The response must contain every line from the records below that has "https".

=== MATERIAL SHOWN ===

__________

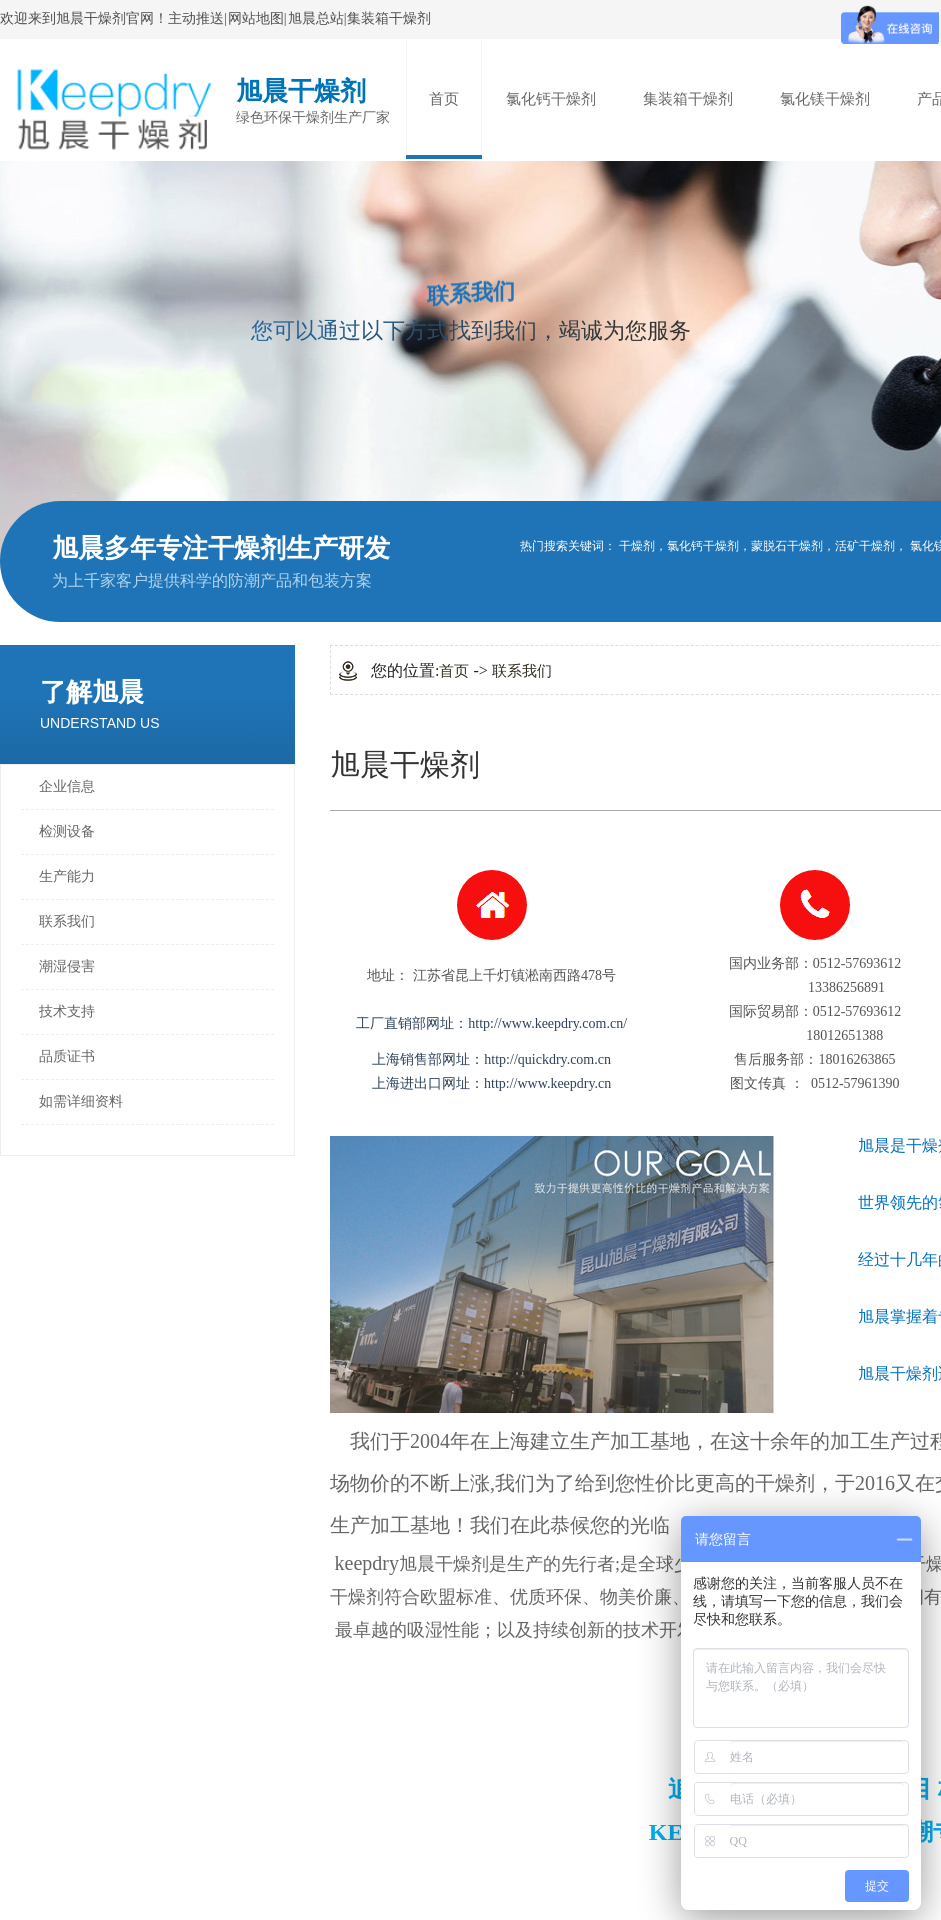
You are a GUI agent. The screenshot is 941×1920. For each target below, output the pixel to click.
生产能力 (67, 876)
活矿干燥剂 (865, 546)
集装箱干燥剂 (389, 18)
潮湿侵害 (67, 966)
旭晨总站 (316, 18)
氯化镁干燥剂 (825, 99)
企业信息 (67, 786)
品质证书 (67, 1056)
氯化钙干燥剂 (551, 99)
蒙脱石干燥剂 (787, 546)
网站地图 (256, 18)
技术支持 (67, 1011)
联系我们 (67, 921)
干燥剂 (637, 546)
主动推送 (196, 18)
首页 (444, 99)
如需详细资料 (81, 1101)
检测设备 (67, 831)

__________

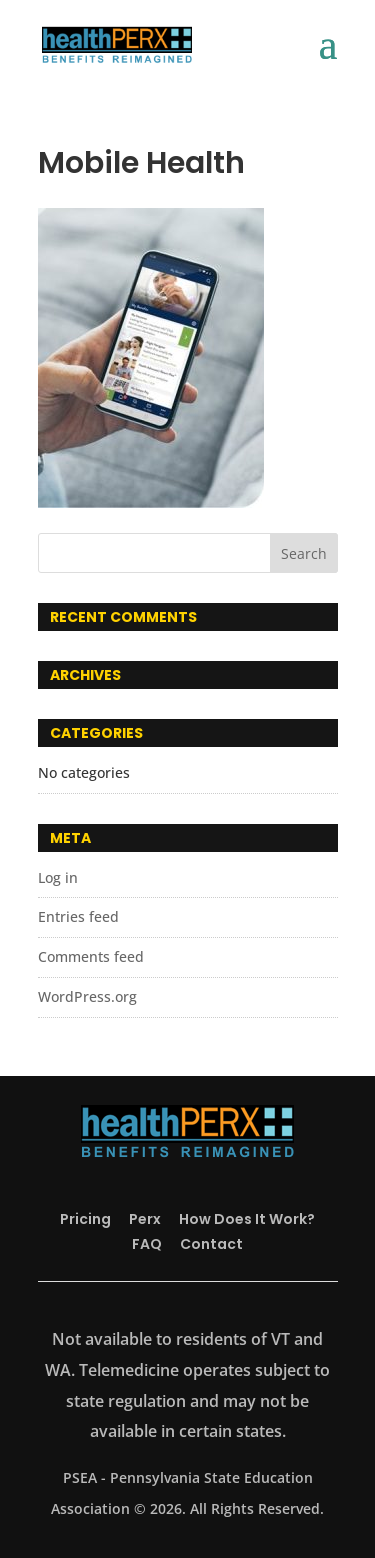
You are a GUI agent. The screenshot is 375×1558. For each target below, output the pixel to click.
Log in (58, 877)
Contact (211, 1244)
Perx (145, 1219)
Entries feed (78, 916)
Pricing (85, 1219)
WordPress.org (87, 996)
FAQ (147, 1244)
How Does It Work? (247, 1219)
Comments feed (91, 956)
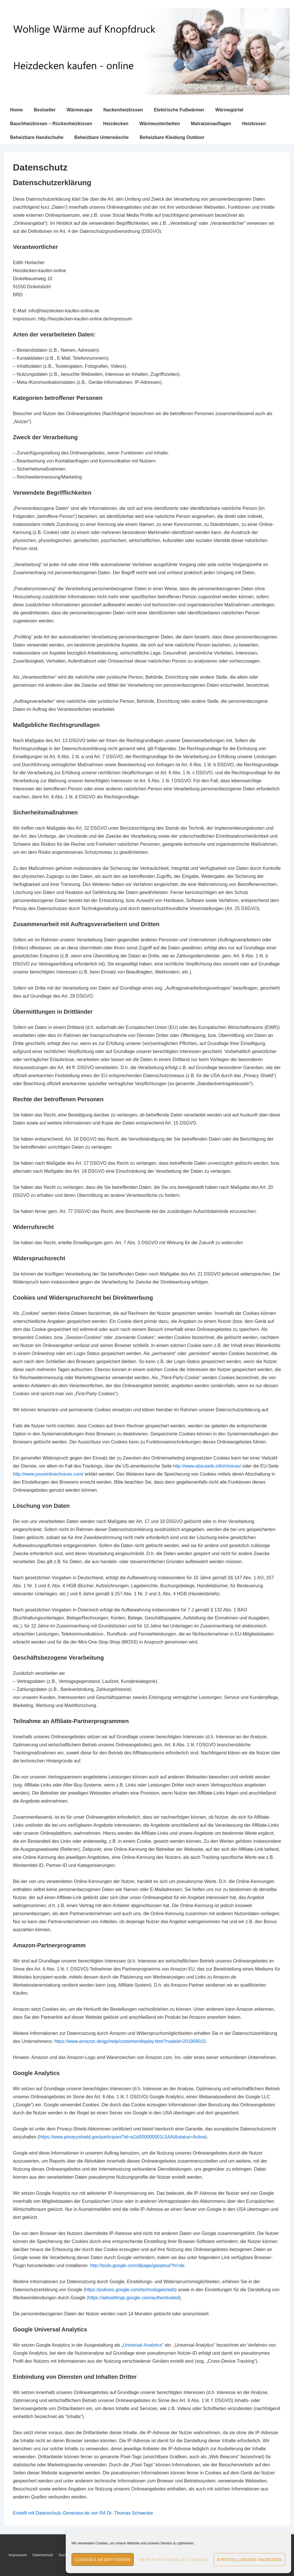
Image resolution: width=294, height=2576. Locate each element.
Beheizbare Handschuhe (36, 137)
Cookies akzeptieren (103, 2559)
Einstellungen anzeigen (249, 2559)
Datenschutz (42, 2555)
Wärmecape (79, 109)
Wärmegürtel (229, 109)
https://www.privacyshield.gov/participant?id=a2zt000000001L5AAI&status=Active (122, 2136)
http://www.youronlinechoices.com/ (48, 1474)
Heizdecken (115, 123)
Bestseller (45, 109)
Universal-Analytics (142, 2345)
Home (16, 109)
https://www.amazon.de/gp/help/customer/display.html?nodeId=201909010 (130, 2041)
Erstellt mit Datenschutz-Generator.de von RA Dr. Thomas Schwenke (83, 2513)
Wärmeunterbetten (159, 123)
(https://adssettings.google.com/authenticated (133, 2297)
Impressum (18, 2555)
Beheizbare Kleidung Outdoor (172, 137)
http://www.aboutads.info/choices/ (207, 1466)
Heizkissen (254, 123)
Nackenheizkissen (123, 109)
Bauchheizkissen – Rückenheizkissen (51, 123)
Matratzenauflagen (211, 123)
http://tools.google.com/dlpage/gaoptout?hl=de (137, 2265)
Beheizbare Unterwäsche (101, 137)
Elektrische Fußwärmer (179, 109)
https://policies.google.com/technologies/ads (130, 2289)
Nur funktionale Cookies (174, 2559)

__________

=== SOLUTION TO THE PROBLEM ===
https://www.privacyshield.gov/participant?id=a2zt000000001L5AAI&status=Active (122, 2136)
https://www.amazon.de/gp/help/customer/display.html?nodeId=201909010 (130, 2041)
(https://adssettings.google.com/authenticated (133, 2297)
https://policies.google.com/technologies/ads (130, 2289)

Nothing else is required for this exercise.